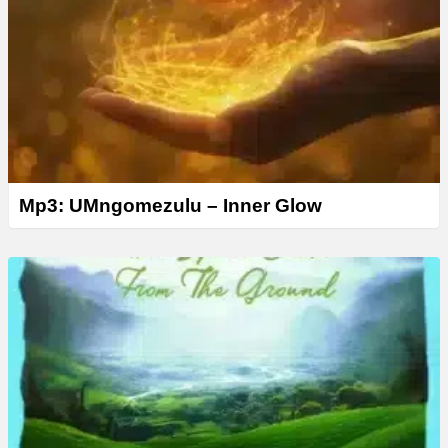
Mp3: UMngomezulu – Inner Glow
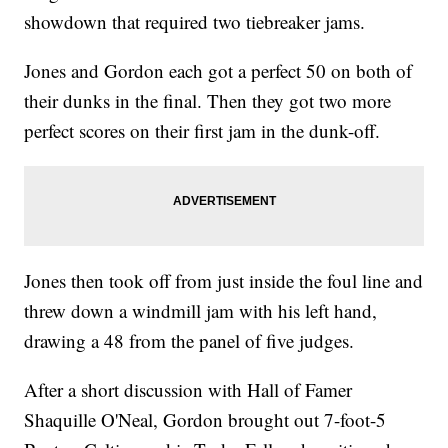
showdown that required two tiebreaker jams.
Jones and Gordon each got a perfect 50 on both of
their dunks in the final. Then they got two more
perfect scores on their first jam in the dunk-off.
Jones then took off from just inside the foul line and
threw down a windmill jam with his left hand,
drawing a 48 from the panel of five judges.
After a short discussion with Hall of Famer
Shaquille O'Neal, Gordon brought out 7-foot-5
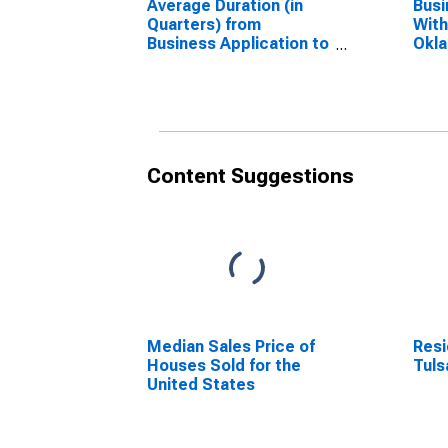
Average Duration (in
Busi
Quarters) from
With
Business Application to
Okl
Formation within 4
(DI
Quarters for Oklahoma
(DISCONTINUED)
Content Suggestions
Median Sales Price of
Resi
Houses Sold for the
Tuls
United States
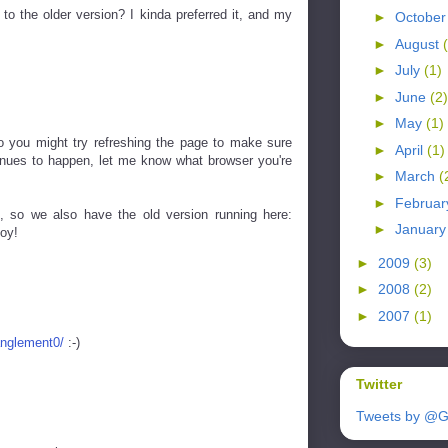
to the older version? I kinda preferred it, and my
►
Octobe
►
August
►
July
(1)
►
June
(2)
►
May
(1)
 so you might try refreshing the page to make sure
►
April
(1)
ntinues to happen, let me know what browser you're
►
March
(
►
Februa
, so we also have the old version running here:
►
Januar
oy!
►
2009
(3)
►
2008
(2)
►
2007
(1)
anglement0/
:-)
Twitter
Tweets by @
*****
> **THE PROBLEM**: How many lines of the entries contain "their"? Answer with a number alone.

> **SOLUTION TO THE EXERCISE**: 2